The Faux Pas – photo by Louise Bichan
The Faux Paws consist of brothers Andrew and Noah VanNorstrand along with their friend Chris Miller. They play an interesting mix of bluegrass and folk music, with elements of jazz and other roots music styles thrown in. For example, banjo player Miller is also a trained saxophonist and he loves to insert an unexpected sax solo in the middle of a fiddle tune.
As you can see in this new single from the Paws, Guacmaster, which launches as a tasty mandolin number before Miller’s sax leads the guys off in a different direction. For those open to an acoustic fusion sound, it offers an amusing and clever take on the fiddle tune tradition. Call it smooth grass?
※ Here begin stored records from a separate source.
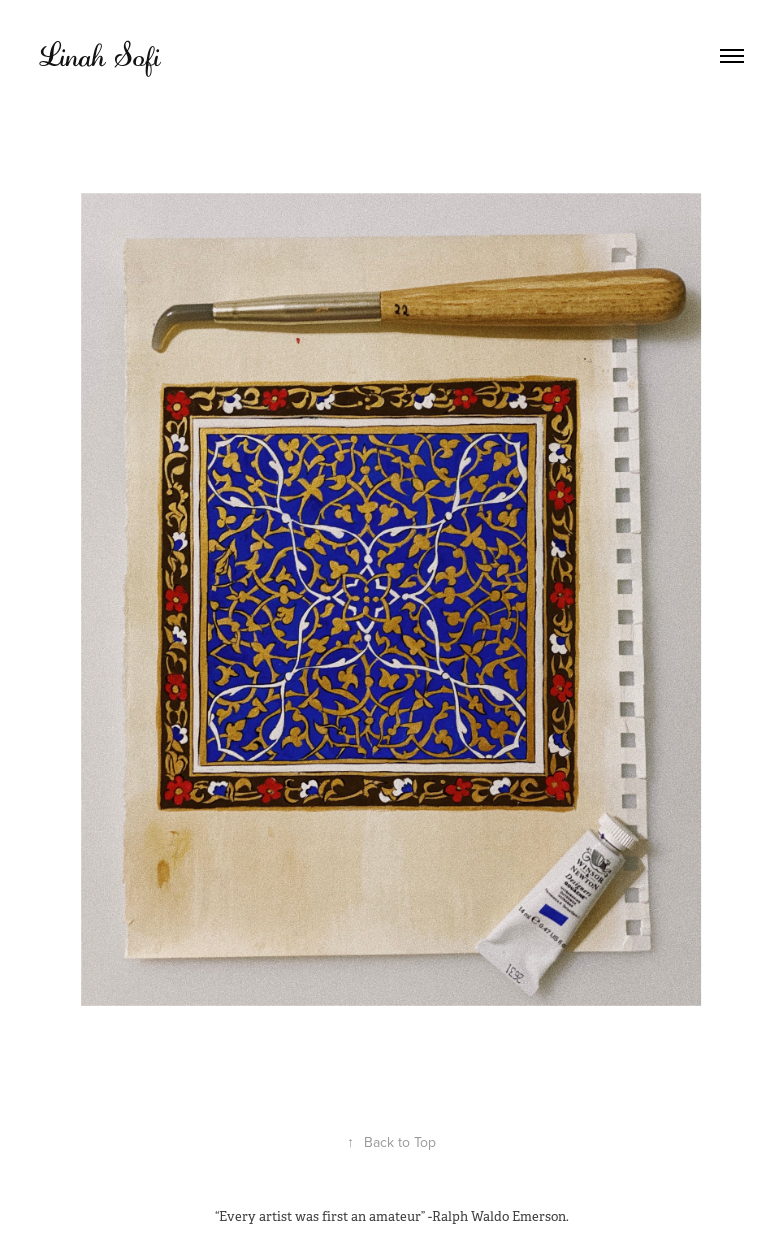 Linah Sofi (99, 56) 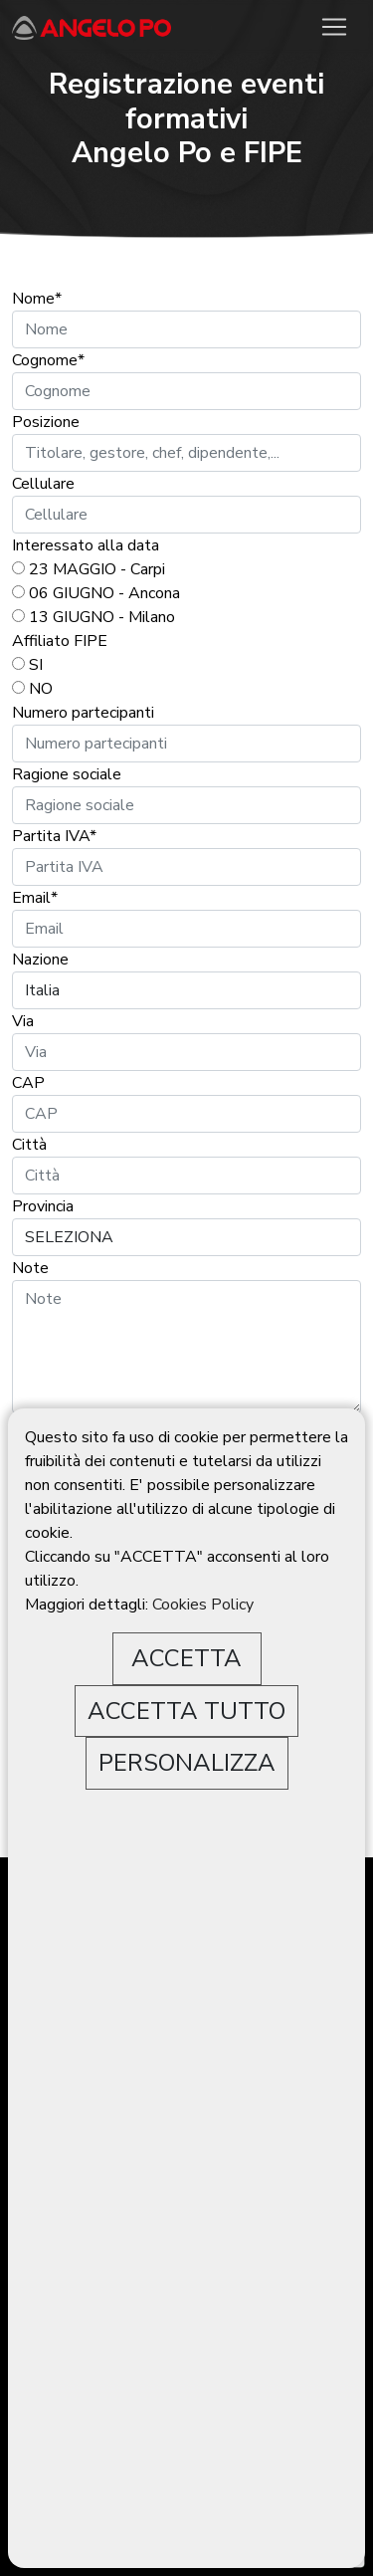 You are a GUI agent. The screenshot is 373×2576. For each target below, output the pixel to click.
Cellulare (43, 484)
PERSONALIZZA (187, 1763)
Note (30, 1268)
Chris tells us a little about the tune.
“To me, Guacmaster to me is the quintessential Andrew and Noah tune—the groove is first and foremost, and it’s so fat and funky that it adapts really well to the sax. The percussive mandolin is what makes this still feel like a bluegrass tune to me, and one can’t get around David Grisman’s influence on all things jazz/mandolin, but the general arc of the melody comes from the brothers’ heavy experience in the American contra dance tradition, which draws from New England, Irish, and Quebecois and Appalachian old-time fiddle musics.
When I’m playing this tune, I’m trying to think of the sax like a fiddle—’How would Stuart Duncan approach this smooth melody on the B part?’ and ‘How would Casey Driessen play around with these rhythms?’ At the same time, I try to think about phrasing in a way so it fits somewhere in between blending with the mandolin on one hand and highlighting what makes the saxophone a unique instrument on the other. Jeff Coffin from the Flecktones has been a big influence on me in that regard.”
Have a listen.
Gaucmaster by The Faux Paws is available now as a single wherever you stream or download music online.